**What is being asked**
From the entries below, please output exactly the lines starting at the one containing "de la Academia Española de" and ending at the one containing "temperaturas extremas, el", both included.

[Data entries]

• • •

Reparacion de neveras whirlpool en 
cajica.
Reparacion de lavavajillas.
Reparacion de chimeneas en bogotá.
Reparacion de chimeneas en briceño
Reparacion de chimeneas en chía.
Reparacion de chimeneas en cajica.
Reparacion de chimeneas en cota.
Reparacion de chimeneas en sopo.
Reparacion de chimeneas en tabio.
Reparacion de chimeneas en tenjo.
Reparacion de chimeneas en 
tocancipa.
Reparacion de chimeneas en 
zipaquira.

• • •

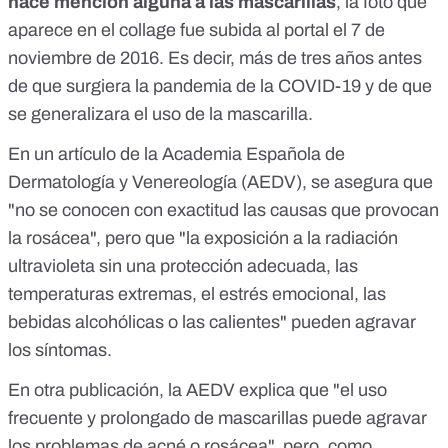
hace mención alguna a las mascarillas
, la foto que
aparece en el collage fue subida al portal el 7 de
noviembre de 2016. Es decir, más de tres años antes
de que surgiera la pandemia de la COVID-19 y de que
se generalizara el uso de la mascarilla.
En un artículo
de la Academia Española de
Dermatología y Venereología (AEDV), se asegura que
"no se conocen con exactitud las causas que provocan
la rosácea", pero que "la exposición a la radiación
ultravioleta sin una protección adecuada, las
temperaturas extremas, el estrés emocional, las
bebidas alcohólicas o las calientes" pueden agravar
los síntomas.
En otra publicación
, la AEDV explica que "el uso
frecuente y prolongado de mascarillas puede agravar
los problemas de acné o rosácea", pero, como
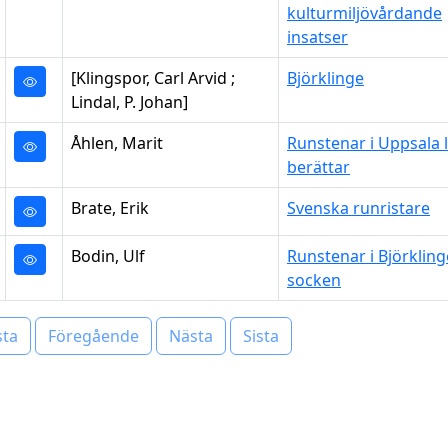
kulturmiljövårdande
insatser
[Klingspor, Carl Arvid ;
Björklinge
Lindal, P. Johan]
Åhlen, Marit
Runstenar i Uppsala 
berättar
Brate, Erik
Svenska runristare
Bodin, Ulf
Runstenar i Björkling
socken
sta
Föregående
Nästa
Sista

• • •

**Answer to the exercise**
de la Academia Española de
Dermatología y Venereología (AEDV), se asegura que
"no se conocen con exactitud las causas que provocan
la rosácea", pero que "la exposición a la radiación
ultravioleta sin una protección adecuada, las
temperaturas extremas, el estrés emocional, las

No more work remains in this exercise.